Man’s indecision puts his marriage on shaky ground

- ABIGAIL VAN BUREN www.DearAbby.com

Dear Abby: My husband and I came to a place where we both needed to decide whether we wanted to continue in our marriage. We went to counseling. I pursued my own personal growth, trying new things I was interested in and finding gratitude and happiness in my interests and career. My husband did the same thing.

I have moved past it, forgiven, told my husband I love him. He said he needs more time, and I’m free to do what I want. I want my husband, and I want him to want me back. What do I do? I take good care of myself and have a healthy sex drive. Sex happens rarely. I end up rejected more often than not. He also had an emotional affair with a woman, but he thinks I made too much of it. That was about 18 months ago. Help, please. — Uncoupling In Canada

Dear Uncoupling: Going off and being independen­t may have been the wrong path to take. Your husband appears to have disconnect­ed from you, both physically and emotionall­y. When he went off and “tried things he was interested in,” among the things he tried may have been the affair.

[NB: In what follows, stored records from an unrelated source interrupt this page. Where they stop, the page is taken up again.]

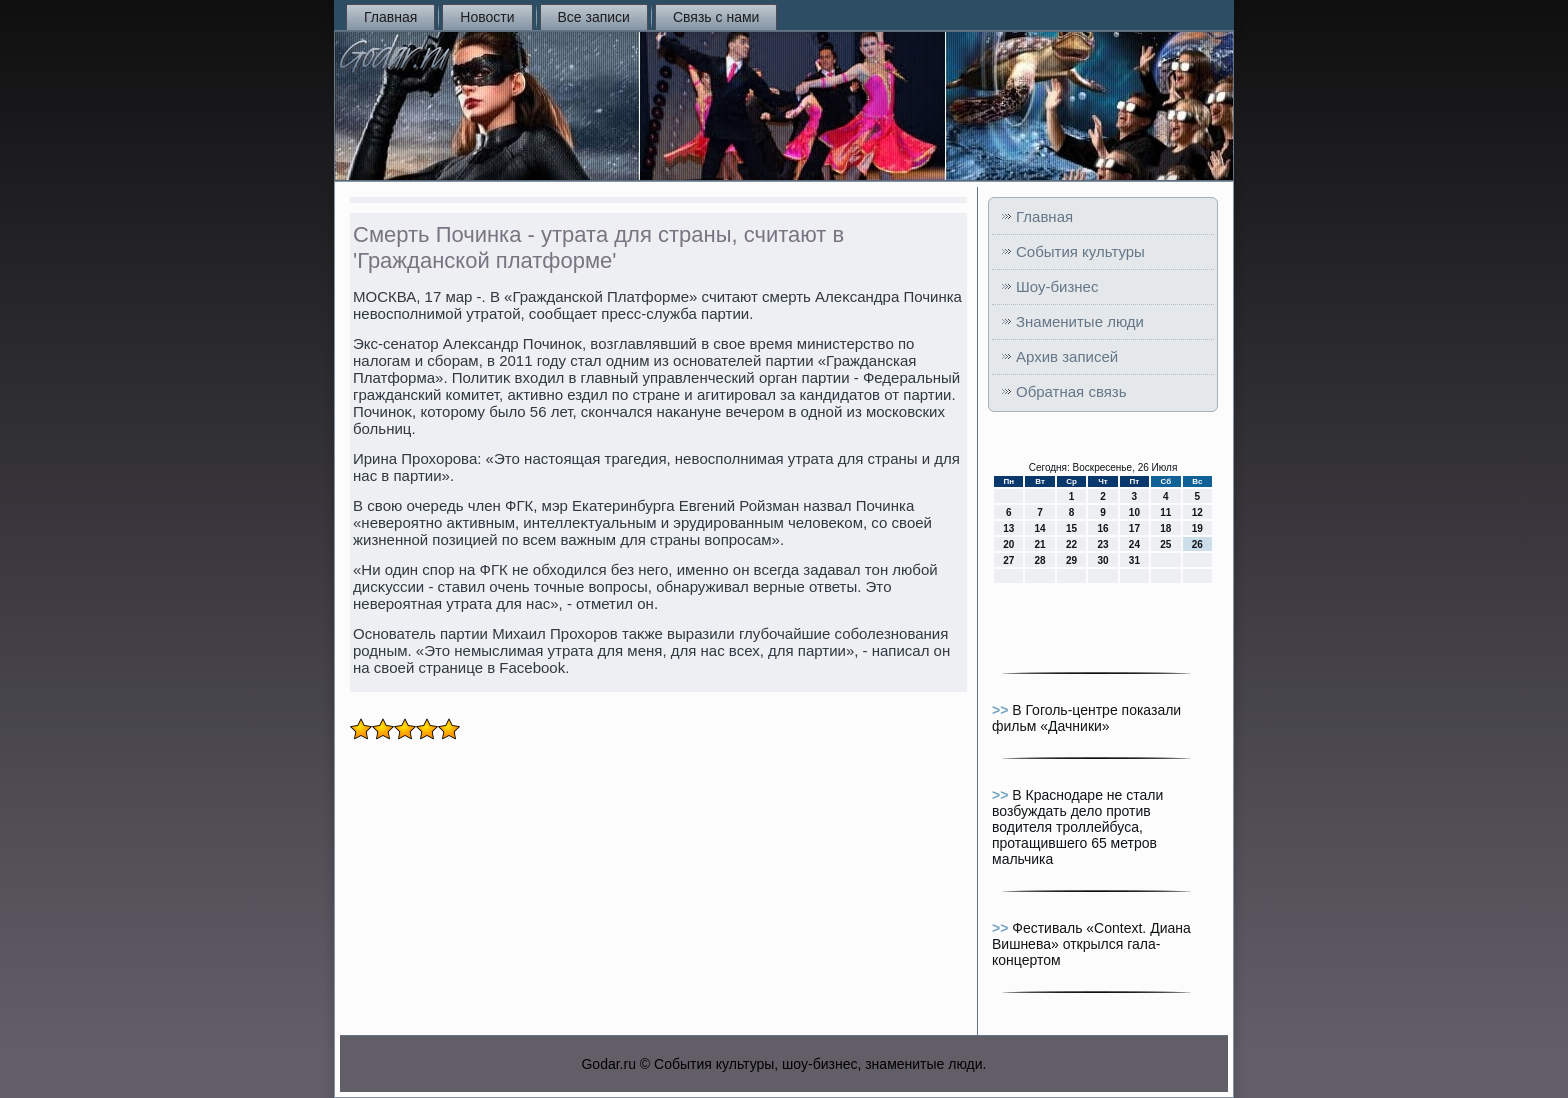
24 (1134, 544)
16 (1102, 528)
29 (1071, 560)
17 (1134, 528)
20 (1008, 544)
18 (1165, 528)
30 (1102, 560)
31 (1134, 560)
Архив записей (1067, 356)
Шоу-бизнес (1057, 286)
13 (1008, 528)
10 (1134, 512)
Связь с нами (716, 17)
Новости (487, 17)
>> (1002, 710)
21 (1040, 544)
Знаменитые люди (1080, 321)
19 (1197, 528)
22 (1071, 544)
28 (1040, 560)
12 (1197, 512)
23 (1102, 544)
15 (1071, 528)
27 (1008, 560)
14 (1040, 528)
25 (1165, 544)
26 (1197, 544)
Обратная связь (1071, 391)
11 (1165, 512)
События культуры (1080, 251)
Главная (390, 17)
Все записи (594, 17)
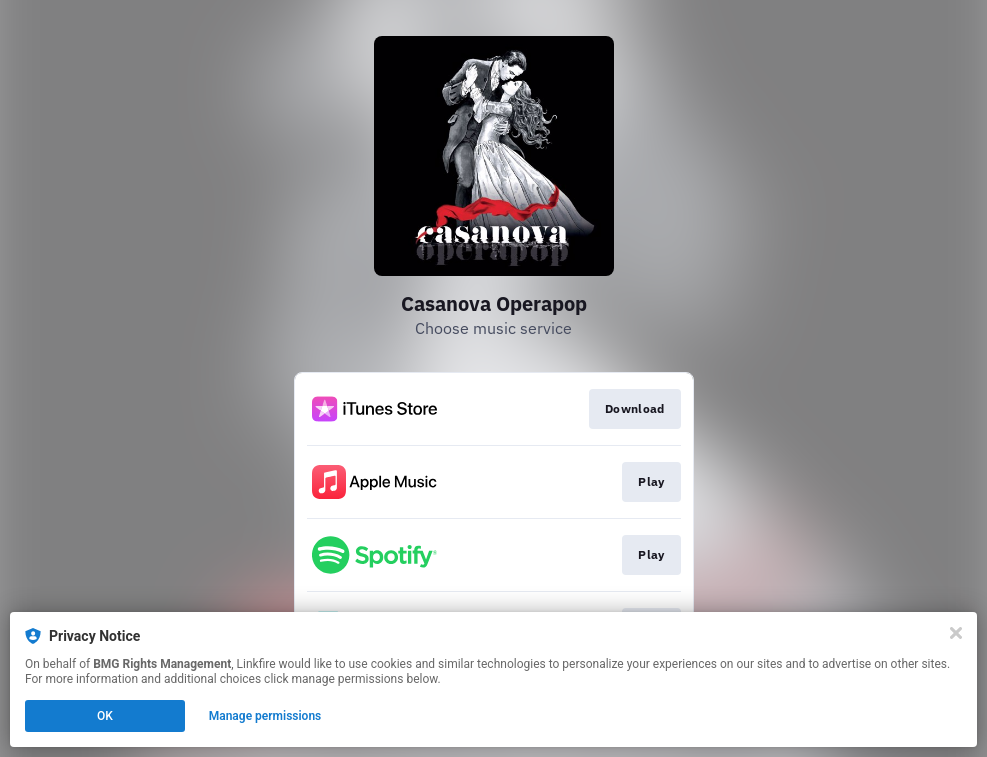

If you continue waiting for your husband to make up his mind, you could be sitting in limbo for years. You are entitled to a life. Now may be time to make one for yourself.

Dear Abby: For the past year my sister has been involved with a guy who lives with her and her 4-year-old son. Before he moved in, my sister, my mom and I had a decent relationsh­ip. Since this boyfriend has come into the picture, our relationsh­ip has become strained. He doesn’t work, doesn’t like her son, and she pays for everything. Whatever he says, logical or not, she does it.

Recently, my nephew’s father reached out to me because she hasn’t let him see their son. When I asked my sister why, she had no reasonable explanatio­n. Now she won’t even let the family see my nephew. What should I do? — Mad In Maryland

Dear Mad: Your sister’s boyfriend has succeeded in isolating her, and it is a very dangerous red flag. This is what abusers do, and you should worry not only about her, but also her son, whom the boyfriend doesn’t like. Could they be hiding the child because he has bruises?

If the boy’s father has been contributi­ng financiall­y, he may, with the help of a lawyer, be able to exert enough influence to get his visitation back. Please suggest it.

For now, all you can do is tell your sister you are concerned for her well-being. Tell her you are also concerned for the child and that no matter what, you will be there for them. She needs to hear it. If necessary, contact child protective services.